(Collected data entries)
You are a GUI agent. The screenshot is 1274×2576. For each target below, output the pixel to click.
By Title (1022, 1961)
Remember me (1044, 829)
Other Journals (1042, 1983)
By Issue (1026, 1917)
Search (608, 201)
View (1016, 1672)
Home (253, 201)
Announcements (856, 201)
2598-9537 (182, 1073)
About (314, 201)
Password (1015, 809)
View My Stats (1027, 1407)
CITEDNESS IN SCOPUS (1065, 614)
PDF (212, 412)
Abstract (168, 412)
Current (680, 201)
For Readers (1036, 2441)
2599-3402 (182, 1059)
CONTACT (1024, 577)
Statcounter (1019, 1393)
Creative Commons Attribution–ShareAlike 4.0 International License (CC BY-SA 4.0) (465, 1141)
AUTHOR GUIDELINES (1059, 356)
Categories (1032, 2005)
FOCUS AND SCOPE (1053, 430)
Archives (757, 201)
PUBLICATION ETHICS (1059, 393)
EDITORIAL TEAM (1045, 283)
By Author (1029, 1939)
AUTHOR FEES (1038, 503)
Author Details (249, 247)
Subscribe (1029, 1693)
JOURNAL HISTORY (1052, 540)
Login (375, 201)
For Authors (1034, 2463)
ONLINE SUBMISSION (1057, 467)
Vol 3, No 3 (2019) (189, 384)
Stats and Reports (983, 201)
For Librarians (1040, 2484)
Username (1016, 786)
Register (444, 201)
==
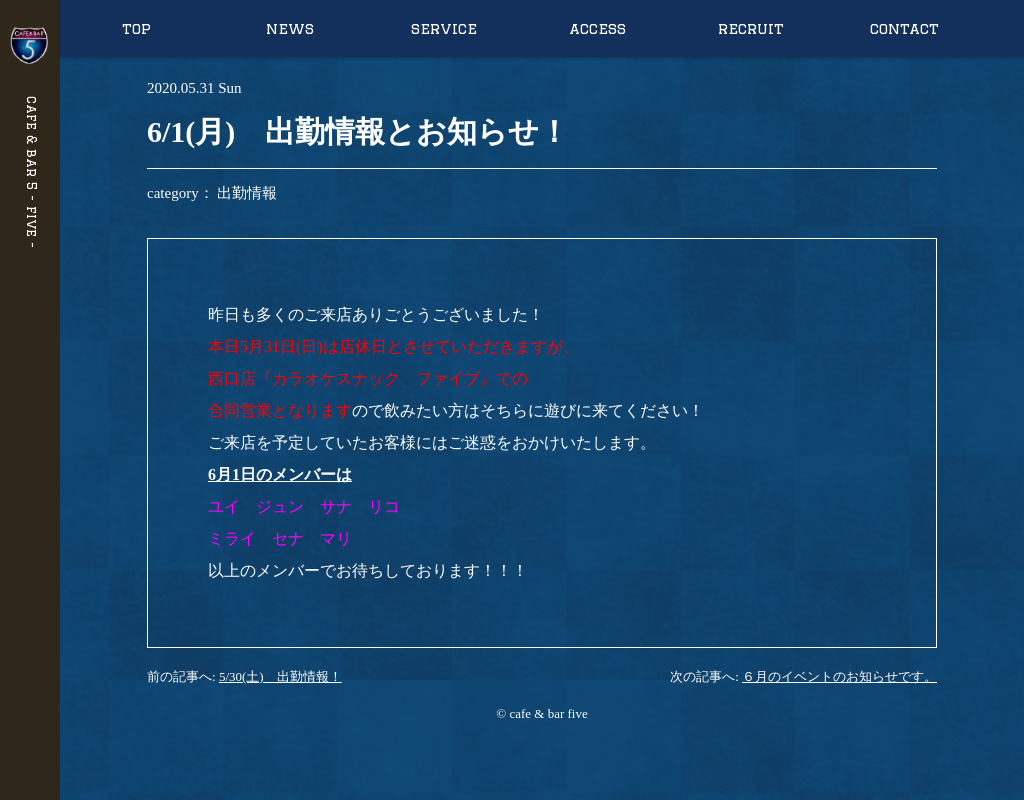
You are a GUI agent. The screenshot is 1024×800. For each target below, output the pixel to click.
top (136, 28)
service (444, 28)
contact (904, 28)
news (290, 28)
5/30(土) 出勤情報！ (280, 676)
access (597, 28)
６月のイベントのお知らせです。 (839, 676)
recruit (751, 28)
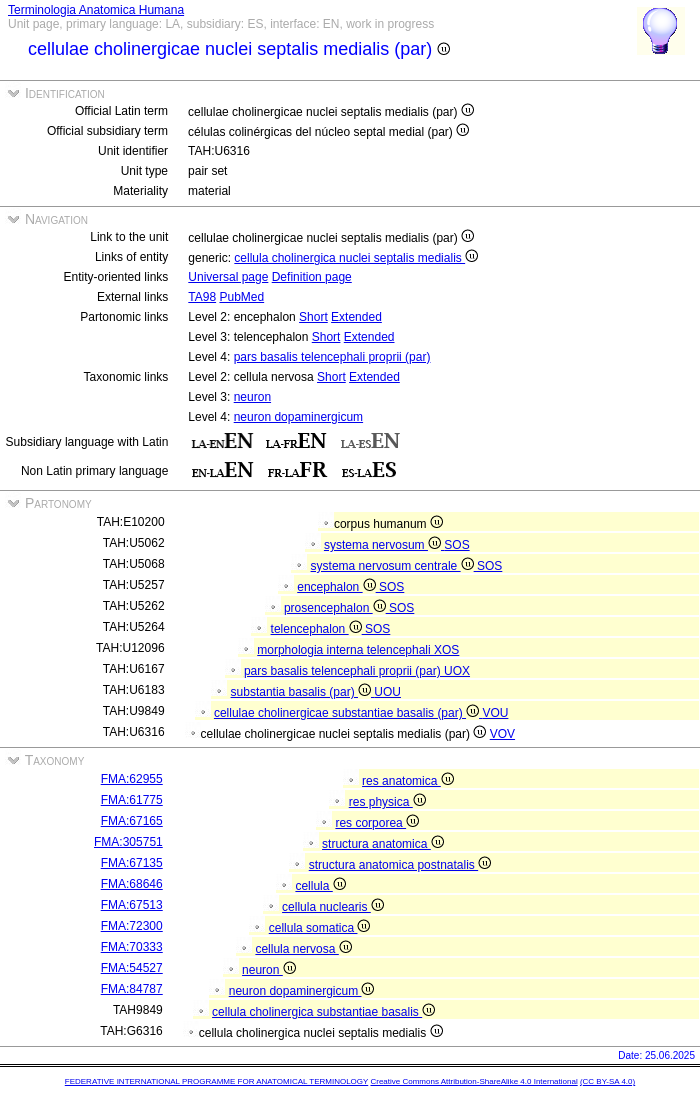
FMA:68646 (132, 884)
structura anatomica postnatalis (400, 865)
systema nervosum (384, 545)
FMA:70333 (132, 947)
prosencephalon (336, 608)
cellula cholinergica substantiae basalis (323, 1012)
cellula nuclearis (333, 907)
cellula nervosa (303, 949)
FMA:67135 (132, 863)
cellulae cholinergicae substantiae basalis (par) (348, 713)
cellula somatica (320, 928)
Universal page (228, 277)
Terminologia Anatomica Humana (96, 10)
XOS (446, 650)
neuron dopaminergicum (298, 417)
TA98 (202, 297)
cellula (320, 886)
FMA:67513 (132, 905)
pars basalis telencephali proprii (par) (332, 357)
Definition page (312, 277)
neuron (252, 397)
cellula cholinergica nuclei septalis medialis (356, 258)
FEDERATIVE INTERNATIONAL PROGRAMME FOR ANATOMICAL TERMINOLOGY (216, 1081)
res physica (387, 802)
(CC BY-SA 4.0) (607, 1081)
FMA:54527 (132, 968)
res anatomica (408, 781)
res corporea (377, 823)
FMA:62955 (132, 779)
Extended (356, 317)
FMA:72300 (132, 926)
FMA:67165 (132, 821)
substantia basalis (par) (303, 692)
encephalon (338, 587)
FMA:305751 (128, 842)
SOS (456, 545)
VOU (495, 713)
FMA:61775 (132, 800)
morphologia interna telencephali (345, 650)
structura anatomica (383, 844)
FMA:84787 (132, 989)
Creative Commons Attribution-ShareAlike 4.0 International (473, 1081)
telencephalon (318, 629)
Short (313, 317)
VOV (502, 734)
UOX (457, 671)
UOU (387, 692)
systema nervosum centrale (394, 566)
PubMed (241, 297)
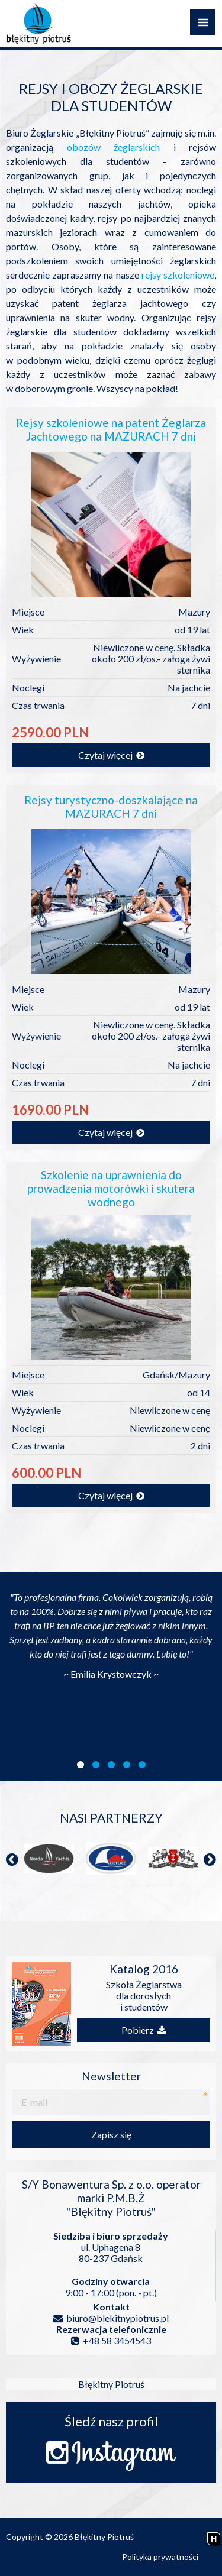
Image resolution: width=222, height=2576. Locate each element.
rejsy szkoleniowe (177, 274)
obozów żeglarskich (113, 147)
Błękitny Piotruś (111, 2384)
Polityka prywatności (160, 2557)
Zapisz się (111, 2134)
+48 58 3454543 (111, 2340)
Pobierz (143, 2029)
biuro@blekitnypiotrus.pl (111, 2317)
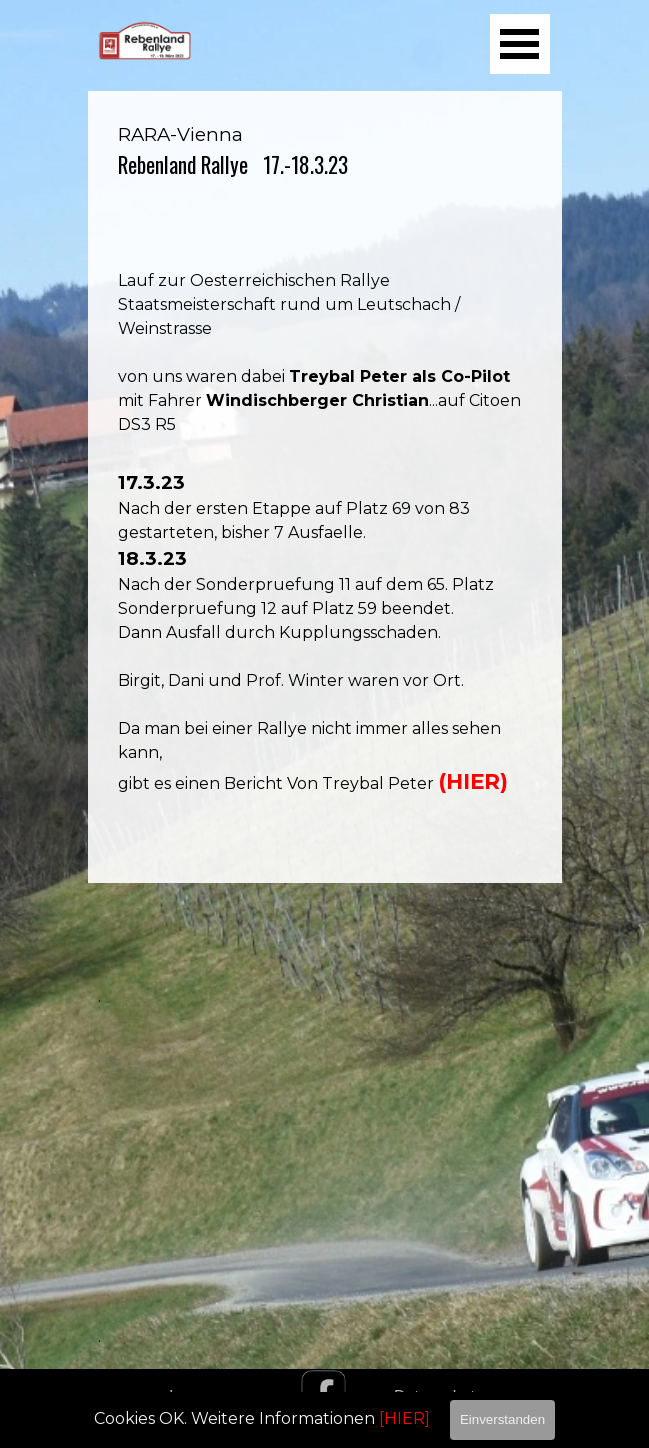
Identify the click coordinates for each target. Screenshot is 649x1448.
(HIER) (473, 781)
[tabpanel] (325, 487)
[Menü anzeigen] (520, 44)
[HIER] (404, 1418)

--- TASK DETAILS ---
Working from the records above, write out verbatim only the lines from the line containing "res physica (387, 802)" through the line containing "FMA:61775 (132, 800)".

--- COMPLETED EXERCISE ---
res physica (387, 802)
(CC BY-SA 4.0) (607, 1081)
FMA:54527 (132, 968)
res anatomica (408, 781)
res corporea (377, 823)
FMA:62955 (132, 779)
Extended (356, 317)
FMA:72300 (132, 926)
FMA:67165 (132, 821)
substantia basalis (par) (303, 692)
encephalon (338, 587)
FMA:305751 (128, 842)
SOS (456, 545)
VOU (495, 713)
FMA:61775 (132, 800)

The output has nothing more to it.